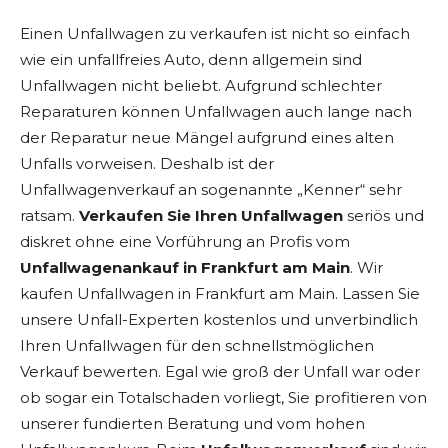
Einen Unfallwagen zu verkaufen ist nicht so einfach
wie ein unfallfreies Auto, denn allgemein sind
Unfallwagen nicht beliebt. Aufgrund schlechter
Reparaturen können Unfallwagen auch lange nach
der Reparatur neue Mängel aufgrund eines alten
Unfalls vorweisen. Deshalb ist der
Unfallwagenverkauf an sogenannte „Kenner“ sehr
ratsam.
Verkaufen Sie Ihren Unfallwagen
seriös und
diskret ohne eine Vorführung an Profis vom
Unfallwagenankauf in Frankfurt am Main
. Wir
kaufen Unfallwagen in Frankfurt am Main. Lassen Sie
unsere Unfall-Experten kostenlos und unverbindlich
Ihren Unfallwagen für den schnellstmöglichen
Verkauf bewerten. Egal wie groß der Unfall war oder
ob sogar ein Totalschaden vorliegt, Sie profitieren von
unserer fundierten Beratung und vom hohen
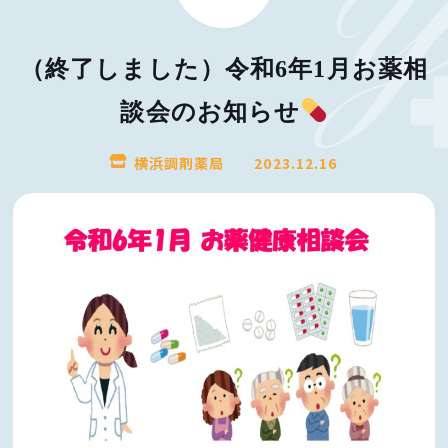
（終了しました）令和6年1月お薬相
談会のお知らせ
横浜調剤薬局
2023.12.16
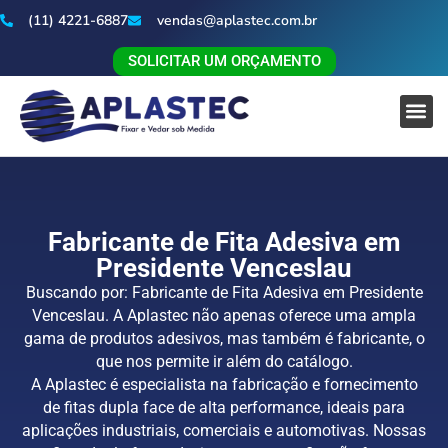
(11) 4221-6887
vendas@aplastec.com.br
SOLICITAR UM ORÇAMENTO
Fabricante de Fita Adesiva em
Presidente Venceslau
Buscando por: Fabricante de Fita Adesiva em Presidente
Venceslau. A Aplastec não apenas oferece uma ampla
gama de produtos adesivos, mas também é fabricante, o
que nos permite ir além do catálogo.
A Aplastec é especialista na fabricação e fornecimento
de fitas dupla face de alta performance, ideais para
aplicações industriais, comerciais e automotivas. Nossas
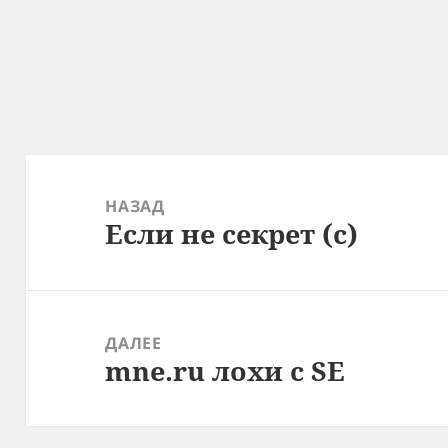
Навигация
по
НАЗАД
Если не секрет (с)
записям
Предыдущая
запись:
ДАЛЕЕ
mne.ru лохи с SE
Следующая
запись:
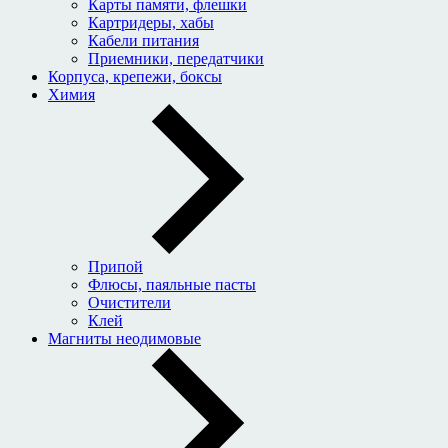
Карты памяти, флешки
Картридеры, хабы
Кабели питания
Приемники, передатчики
Корпуса, крепежи, боксы
Химия
Припой
Флюсы, паяльные пасты
Очистители
Клей
Магниты неодимовые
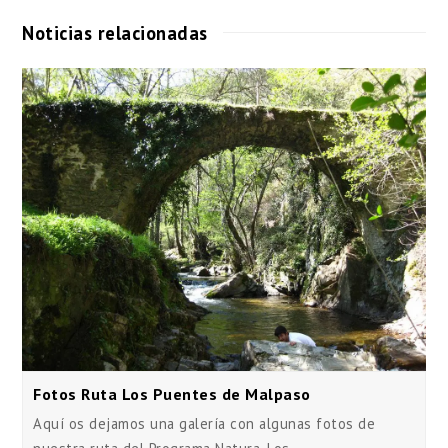
Noticias relacionadas
Fotos Ruta Los Puentes de Malpaso
Aquí os dejamos una galería con algunas fotos de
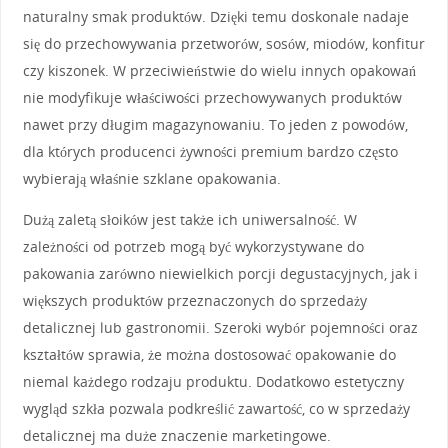
naturalny smak produktów. Dzięki temu doskonale nadaje
się do przechowywania przetworów, sosów, miodów, konfitur
czy kiszonek. W przeciwieństwie do wielu innych opakowań
nie modyfikuje właściwości przechowywanych produktów
nawet przy długim magazynowaniu. To jeden z powodów,
dla których producenci żywności premium bardzo często
wybierają właśnie szklane opakowania.
Dużą zaletą słoików jest także ich uniwersalność. W
zależności od potrzeb mogą być wykorzystywane do
pakowania zarówno niewielkich porcji degustacyjnych, jak i
większych produktów przeznaczonych do sprzedaży
detalicznej lub gastronomii. Szeroki wybór pojemności oraz
kształtów sprawia, że można dostosować opakowanie do
niemal każdego rodzaju produktu. Dodatkowo estetyczny
wygląd szkła pozwala podkreślić zawartość, co w sprzedaży
detalicznej ma duże znaczenie marketingowe.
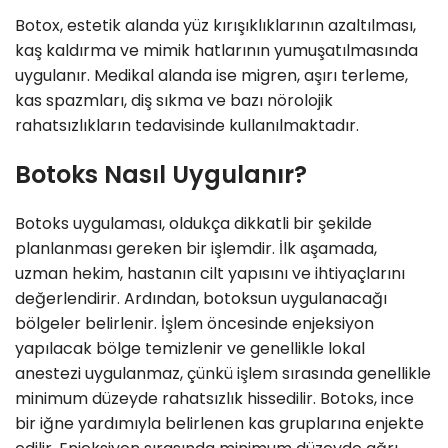
Botox, estetik alanda yüz kırışıklıklarının azaltılması,
kaş kaldırma ve mimik hatlarının yumuşatılmasında
uygulanır. Medikal alanda ise migren, aşırı terleme,
kas spazmları, diş sıkma ve bazı nörolojik
rahatsızlıkların tedavisinde kullanılmaktadır.
Botoks Nasıl Uygulanır?
Botoks uygulaması, oldukça dikkatli bir şekilde
planlanması gereken bir işlemdir. İlk aşamada,
uzman hekim, hastanın cilt yapısını ve ihtiyaçlarını
değerlendirir. Ardından, botoksun uygulanacağı
bölgeler belirlenir. İşlem öncesinde enjeksiyon
yapılacak bölge temizlenir ve genellikle lokal
anestezi uygulanmaz, çünkü işlem sırasında genellikle
minimum düzeyde rahatsızlık hissedilir. Botoks, ince
bir iğne yardımıyla belirlenen kas gruplarına enjekte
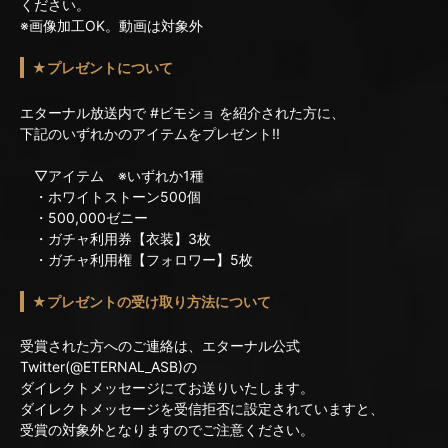
ください。
※画像加工OK。動画は対象外
★プレゼントについて
エターナル放送内で #ビモショ を紹介された方に、
下記のいずれかのアイテムをプレゼント!!
▽アイテム ※いずれか1種
・ホワイトストーン500個
・500,000ゼニー
・ガチャ利用券【衣装】3枚
・ガチャ利用権【フォロワー】5枚
★プレゼントの受け取り方法について
受賞された方へのご連絡は、エターナル公式
Twitter(@ETERNAL_ASB)の
ダイレクトメッセージにてお送りいたします。
ダイレクトメッセージを受信拒否に設定されていますと、
受賞の対象外となりますのでご注意ください。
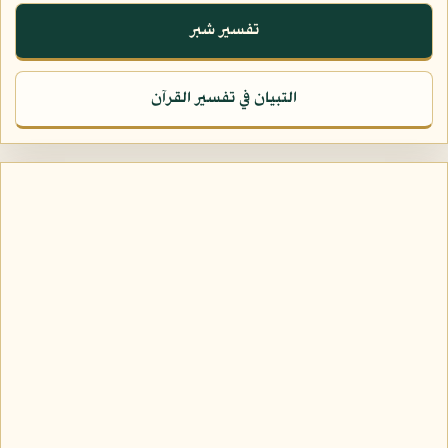
تفسير شبر
التبيان في تفسير القرآن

--------------------

§ **What you should do**: Would you return the whole listing above exactly as written, skipping any image?

§ **Output**:
Einen Unfallwagen zu verkaufen ist nicht so einfach
wie ein unfallfreies Auto, denn allgemein sind
Unfallwagen nicht beliebt. Aufgrund schlechter
Reparaturen können Unfallwagen auch lange nach
der Reparatur neue Mängel aufgrund eines alten
Unfalls vorweisen. Deshalb ist der
Unfallwagenverkauf an sogenannte „Kenner“ sehr
ratsam.
Verkaufen Sie Ihren Unfallwagen
seriös und
diskret ohne eine Vorführung an Profis vom
Unfallwagenankauf in Frankfurt am Main
. Wir
kaufen Unfallwagen in Frankfurt am Main. Lassen Sie
unsere Unfall-Experten kostenlos und unverbindlich
Ihren Unfallwagen für den schnellstmöglichen
Verkauf bewerten. Egal wie groß der Unfall war oder
ob sogar ein Totalschaden vorliegt, Sie profitieren von
unserer fundierten Beratung und vom hohen
（終了しました）令和6年1月お薬相
談会のお知らせ
横浜調剤薬局
2023.12.16
(11) 4221-6887
vendas@aplastec.com.br
SOLICITAR UM ORÇAMENTO
Fabricante de Fita Adesiva em
Presidente Venceslau
Buscando por: Fabricante de Fita Adesiva em Presidente
Venceslau. A Aplastec não apenas oferece uma ampla
gama de produtos adesivos, mas também é fabricante, o
que nos permite ir além do catálogo.
A Aplastec é especialista na fabricação e fornecimento
de fitas dupla face de alta performance, ideais para
aplicações industriais, comerciais e automotivas. Nossas
Навигация
по
НАЗАД
Если не секрет (с)
записям
Предыдущая
запись:
ДАЛЕЕ
mne.ru лохи с SE
Следующая
запись:
Карты памяти, флешки
Картридеры, хабы
Кабели питания
Приемники, передатчики
Корпуса, крепежи, боксы
Химия
Припой
Флюсы, паяльные пасты
Очистители
Клей
Магниты неодимовые
Noticias relacionadas
Fotos Ruta Los Puentes de Malpaso
Aquí os dejamos una galería con algunas fotos de
naturalny smak produktów. Dzięki temu doskonale nadaje
się do przechowywania przetworów, sosów, miodów, konfitur
czy kiszonek. W przeciwieństwie do wielu innych opakowań
nie modyfikuje właściwości przechowywanych produktów
nawet przy długim magazynowaniu. To jeden z powodów,
dla których producenci żywności premium bardzo często
wybierają właśnie szklane opakowania.
Dużą zaletą słoików jest także ich uniwersalność. W
zależności od potrzeb mogą być wykorzystywane do
pakowania zarówno niewielkich porcji degustacyjnych, jak i
większych produktów przeznaczonych do sprzedaży
detalicznej lub gastronomii. Szeroki wybór pojemności oraz
kształtów sprawia, że można dostosować opakowanie do
niemal każdego rodzaju produktu. Dodatkowo estetyczny
wygląd szkła pozwala podkreślić zawartość, co w sprzedaży
detalicznej ma duże znaczenie marketingowe.
Botox, estetik alanda yüz kırışıklıklarının azaltılması,
kaş kaldırma ve mimik hatlarının yumuşatılmasında
uygulanır. Medikal alanda ise migren, aşırı terleme,
kas spazmları, diş sıkma ve bazı nörolojik
rahatsızlıkların tedavisinde kullanılmaktadır.
Botoks Nasıl Uygulanır?
Botoks uygulaması, oldukça dikkatli bir şekilde
planlanması gereken bir işlemdir. İlk aşamada,
uzman hekim, hastanın cilt yapısını ve ihtiyaçlarını
değerlendirir. Ardından, botoksun uygulanacağı
bölgeler belirlenir. İşlem öncesinde enjeksiyon
yapılacak bölge temizlenir ve genellikle lokal
anestezi uygulanmaz, çünkü işlem sırasında genellikle
minimum düzeyde rahatsızlık hissedilir. Botoks, ince
bir iğne yardımıyla belirlenen kas gruplarına enjekte
ください。
※画像加工OK。動画は対象外
★プレゼントについて
エターナル放送内で #ビモショ を紹介された方に、
下記のいずれかのアイテムをプレゼント!!
▽アイテム ※いずれか1種
・ホワイトストーン500個
・500,000ゼニー
・ガチャ利用券【衣装】3枚
・ガチャ利用権【フォロワー】5枚
★プレゼントの受け取り方法について
受賞された方へのご連絡は、エターナル公式
Twitter(@ETERNAL_ASB)の
ダイレクトメッセージにてお送りいたします。
ダイレクトメッセージを受信拒否に設定されていますと、
受賞の対象外となりますのでご注意ください。
تفسير شبر
التبيان في تفسير القرآن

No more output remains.